S3 Lifecycle Policies — Expected Savings: 40-70%

Most S3 data is accessed once and then sits in Standard tier forever. Fix this with lifecycle rules.

{
  "Rules": [
    {
      "ID": "intelligent-tiering-and-archive",
      "Status": "Enabled",
      "Filter": { "Prefix": "" },
      "Transitions": [
        {
          "Days": 30,
          "StorageClass": "INTELLIGENT_TIERING"
        },
        {
          "Days": 90,
          "StorageClass": "GLACIER_INSTANT_RETRIEVAL"
        },
        {
          "Days": 365,
          "StorageClass": "DEEP_ARCHIVE"
        }
      ],
      "NoncurrentVersionTransitions": [
        {
          "NoncurrentDays": 30,
          "StorageClass": "GLACIER_INSTANT_RETRIEVAL"
        }
      ],
      "NoncurrentVersionExpiration": {
        "NoncurrentDays": 90
      },
      "AbortIncompleteMultipartUpload": {
        "DaysAfterInitiation": 7
      }
    }
  ]
}

The AbortIncompleteMultipartUpload rule is money you're throwing away right now.

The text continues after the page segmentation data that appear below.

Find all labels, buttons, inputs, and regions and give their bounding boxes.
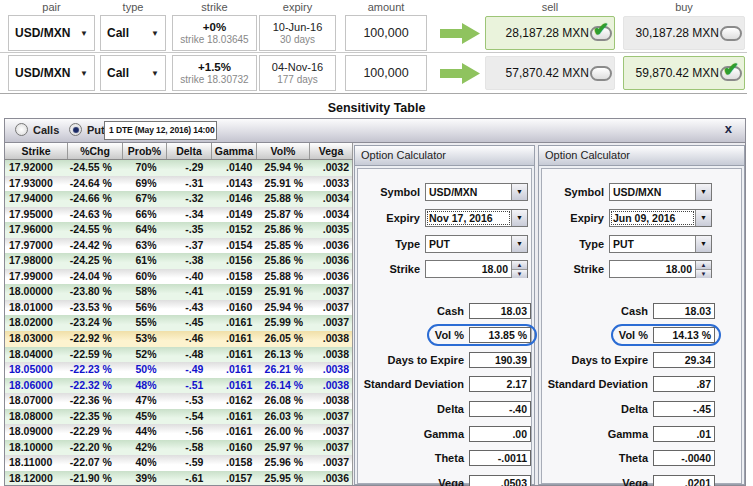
table-row[interactable]: 17.98000-24.25 %61%-.38.015625.86 %.0036 [5, 253, 352, 269]
table-row[interactable]: 18.09000-22.29 %44%-.56.016126.00 %.0037 [5, 424, 352, 440]
sensitivity-table-title: Sensitivity Table [0, 101, 753, 115]
table-row[interactable]: 18.04000-22.59 %52%-.48.016126.13 %.0038 [5, 347, 352, 363]
spin-up-icon[interactable]: ▲ [512, 261, 527, 270]
output-field[interactable]: 29.34 [653, 352, 715, 368]
table-row[interactable]: 17.95000-24.63 %66%-.34.014925.87 %.0034 [5, 207, 352, 223]
output-field[interactable]: 14.13 % [653, 327, 715, 343]
table-row[interactable]: 18.01000-23.53 %56%-.43.016025.94 %.0037 [5, 300, 352, 316]
output-label: Days to Expire [357, 354, 469, 366]
table-cell: 69% [123, 176, 167, 192]
table-row[interactable]: 17.94000-24.66 %67%-.32.014625.88 %.0034 [5, 191, 352, 207]
chevron-down-icon[interactable]: ▼ [695, 236, 711, 252]
spinner-arrows[interactable]: ▲▼ [695, 261, 711, 277]
col-label-amount: amount [345, 1, 427, 13]
table-row[interactable]: 17.92000-24.55 %70%-.29.014025.94 %.0032 [5, 160, 352, 176]
chevron-down-icon[interactable]: ▼ [695, 210, 711, 226]
table-cell: 17.96000 [5, 222, 68, 238]
sell-price-button[interactable]: 28,187.28 MXN [485, 16, 615, 50]
strike-box[interactable]: +1.5% strike 18.30732 [172, 55, 257, 91]
spin-down-icon[interactable]: ▼ [512, 270, 527, 278]
spin-up-icon[interactable]: ▲ [696, 261, 711, 270]
strike-spinner[interactable]: 18.00 ▲▼ [609, 260, 712, 278]
amount-field[interactable]: 100,000 [345, 55, 427, 91]
output-field[interactable]: 190.39 [469, 352, 531, 368]
header-prob[interactable]: Prob% [123, 143, 167, 159]
output-field[interactable]: 2.17 [469, 376, 531, 392]
table-cell: -.29 [167, 160, 212, 176]
chevron-down-icon[interactable]: ▼ [511, 184, 527, 200]
radio-calls-dot[interactable] [15, 123, 28, 136]
expiry-box[interactable]: 10-Jun-16 30 days [259, 15, 336, 51]
spinner-arrows[interactable]: ▲▼ [511, 261, 527, 277]
table-row[interactable]: 17.96000-24.55 %64%-.35.015225.86 %.0035 [5, 222, 352, 238]
buy-checkbox[interactable] [720, 26, 742, 41]
output-field[interactable]: -.40 [469, 401, 531, 417]
output-field[interactable]: -.45 [653, 401, 715, 417]
close-icon[interactable]: x [725, 121, 732, 136]
table-cell: -24.55 % [68, 222, 123, 238]
symbol-select[interactable]: USD/MXN ▼ [425, 183, 528, 201]
output-field[interactable]: 18.03 [469, 303, 531, 319]
chevron-down-icon[interactable]: ▼ [511, 210, 527, 226]
header-delta[interactable]: Delta [167, 143, 212, 159]
strike-box[interactable]: +0% strike 18.03645 [172, 15, 257, 51]
symbol-select[interactable]: USD/MXN ▼ [609, 183, 712, 201]
strike-spinner[interactable]: 18.00 ▲▼ [425, 260, 528, 278]
output-field[interactable]: .87 [653, 376, 715, 392]
buy-price-button[interactable]: 30,187.28 MXN [623, 16, 745, 50]
output-field[interactable]: 13.85 % [469, 327, 531, 343]
amount-field[interactable]: 100,000 [345, 15, 427, 51]
table-row[interactable]: 18.08000-22.35 %45%-.54.016126.03 %.0037 [5, 409, 352, 425]
header-strike[interactable]: Strike [5, 143, 68, 159]
chevron-down-icon[interactable]: ▼ [511, 236, 527, 252]
sell-checkbox[interactable] [590, 66, 612, 81]
output-field[interactable]: -.0011 [469, 450, 531, 466]
table-row[interactable]: 18.07000-22.36 %47%-.53.016226.08 %.0038 [5, 393, 352, 409]
expiry-select[interactable]: Jun 09, 2016 ▼ [609, 209, 712, 227]
table-cell: -.61 [167, 471, 212, 485]
radio-calls[interactable]: Calls [15, 123, 59, 136]
table-row[interactable]: 17.99000-24.04 %60%-.40.015825.88 %.0036 [5, 269, 352, 285]
sell-price-button[interactable]: 57,870.42 MXN [485, 56, 615, 90]
table-row[interactable]: 18.11000-22.07 %40%-.59.015825.96 %.0037 [5, 455, 352, 471]
output-field[interactable]: .00 [469, 426, 531, 442]
expiry-select[interactable]: Nov 17, 2016 ▼ [425, 209, 528, 227]
table-row[interactable]: 18.03000-22.92 %53%-.46.016126.05 %.0038 [5, 331, 352, 347]
header-vol[interactable]: Vol% [257, 143, 310, 159]
header-chg[interactable]: %Chg [68, 143, 123, 159]
type-select[interactable]: Call ▼ [100, 15, 166, 51]
expiry-box[interactable]: 04-Nov-16 177 days [259, 55, 336, 91]
header-gamma[interactable]: Gamma [212, 143, 257, 159]
type-select[interactable]: PUT ▼ [609, 235, 712, 253]
output-label: Theta [541, 452, 653, 464]
output-field[interactable]: -.0040 [653, 450, 715, 466]
calc-output-row: Vol %14.13 % [541, 327, 715, 344]
dte-select-field[interactable]: 1 DTE (May 12, 2016) 14:00 GMT [104, 121, 217, 140]
table-row[interactable]: 18.00000-23.80 %58%-.41.015925.91 %.0037 [5, 284, 352, 300]
sell-checkbox[interactable] [590, 26, 612, 41]
table-cell: 26.05 % [256, 331, 309, 347]
table-row[interactable]: 17.97000-24.42 %63%-.37.015425.85 %.0036 [5, 238, 352, 254]
type-select[interactable]: Call ▼ [100, 55, 166, 91]
table-row[interactable]: 18.02000-23.24 %55%-.45.016125.99 %.0037 [5, 315, 352, 331]
type-select[interactable]: PUT ▼ [425, 235, 528, 253]
header-vega[interactable]: Vega [310, 143, 353, 159]
chevron-down-icon[interactable]: ▼ [695, 184, 711, 200]
table-cell: -22.23 % [68, 362, 123, 378]
table-row[interactable]: 18.12000-21.90 %39%-.61.015725.95 %.0036 [5, 471, 352, 485]
output-field[interactable]: .0201 [653, 475, 715, 486]
table-row[interactable]: 18.05000-22.23 %50%-.49.016126.21 %.0038 [5, 362, 352, 378]
output-field[interactable]: .0503 [469, 475, 531, 486]
output-field[interactable]: .01 [653, 426, 715, 442]
strike-row: Strike 18.00 ▲▼ [359, 260, 528, 278]
table-row[interactable]: 18.06000-22.32 %48%-.51.016126.14 %.0038 [5, 378, 352, 394]
buy-price-button[interactable]: 59,870.42 MXN [623, 56, 745, 90]
pair-select[interactable]: USD/MXN ▼ [8, 15, 95, 51]
radio-puts-dot[interactable] [69, 123, 82, 136]
buy-checkbox[interactable] [720, 66, 742, 81]
pair-select[interactable]: USD/MXN ▼ [8, 55, 95, 91]
table-row[interactable]: 17.93000-24.64 %69%-.31.014325.91 %.0033 [5, 176, 352, 192]
spin-down-icon[interactable]: ▼ [696, 270, 711, 278]
table-row[interactable]: 18.10000-22.20 %42%-.58.016025.97 %.0037 [5, 440, 352, 456]
output-field[interactable]: 18.03 [653, 303, 715, 319]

Incomplete multipart uploads accumulate silently and cost real money.

# Find incomplete multipart uploads across all buckets
for bucket in $(aws s3api list-buckets --query 'Buckets[*].Name' --output text); do
  count=$(aws s3api list-multipart-uploads --bucket "$bucket" \
    --query 'length(Uploads)' --output text 2>/dev/null)
  if [ "$count" != "None" ] && [ "$count" -gt 0 ]; then
    echo "$bucket: $count incomplete uploads"
  fi
done

EBS Optimization — Expected Savings: 20-40%

# Find unattached EBS volumes (you're paying for these right now)
aws ec2 describe-volumes \
  --filters "Name=status,Values=available" \
  --query 'Volumes[*].{
    ID: VolumeId,
    Size: Size,
    Type: VolumeType,
    Created: CreateTime
  }' --output table

# Find volumes with low IOPS utilization (candidates for gp3 migration)
# gp3 is cheaper than gp2 in every scenario
aws ec2 describe-volumes \
  --filters "Name=volume-type,Values=gp2" \
  --query 'Volumes[*].{
    ID: VolumeId,
    Size: Size,
    Cost: "Migrate to gp3 for 20% savings"
  }' --output table

Every gp2 volume should be gp3. No exceptions. gp3 gives you 3000 IOPS and 125 MB/s baseline for 20% less money. The migration is online and zero-downtime:

aws ec2 modify-volume --volume-id vol-0123456789abcdef0 --volume-type gp3

Category 3: Networking (The Hidden Cost Monster)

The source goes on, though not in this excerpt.